Whether it's your first or your fourth dog, if you're a pet owner, you've probably had to bathe your pet at some point. And if that's the case, you've probably asked yourself whether it's really necessary to buy dog shampoo. Can't you just use soap? Regular shampoo? Maybe baby shampoo, since it's safe for babies?
The short answer is "No."
When it comes to ingredients, pet shampoos and everyday human shampoos aren't all that different. They both contain hydrating agents, surfactants, fragrances, and lathering agents.
But there's one major difference: the pH, or how acidic or basic the formula is. Dogs and humans have different types of skin and different pH levels, which means that you really should use dog-specific shampoo.

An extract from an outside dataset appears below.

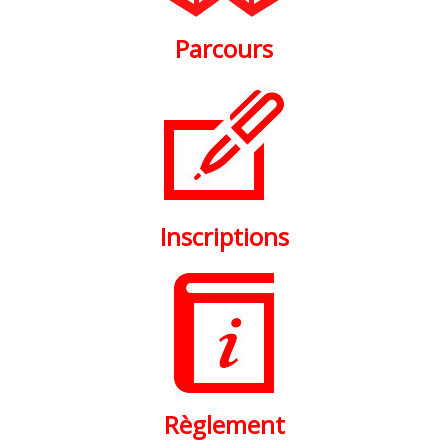
Parcours
Inscriptions
Règlement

Is it Safe to Use Human Shampoo on Dogs?
To answer this question, it's helpful to understand the differences between human skin and dog skin.
- has about 10-15 layers of skin cells
- turns over about every 28 days
- has a pH of 5.5, which is more acidic
- has about 3-5 layers of skin cells
- turns over almost every 3 weeks
- has many more hair follicles than people
- and all that hair is like a big duster, trapping dirt and debris more easily
- has a more neutral pH (7.5) than human skin
What does this all mean when it comes to shampoo? Human shampoo is designed to keep the skin acidic, while dog shampoo is made to keep skin neutral.
If you use human shampoo on your dog, it could dry out, irritate, or even cause an imbalance in their pH that could lead to skin/yeast infections.
But What about Baby Shampoo?
Baby shampoo is milder, so it should be ok for your dog, right?
Baby shampoos by their very nature are more mild, but they don't lather well. You'd need to use a lot of baby shampoo to get your dog clean — and that's not practical or economical.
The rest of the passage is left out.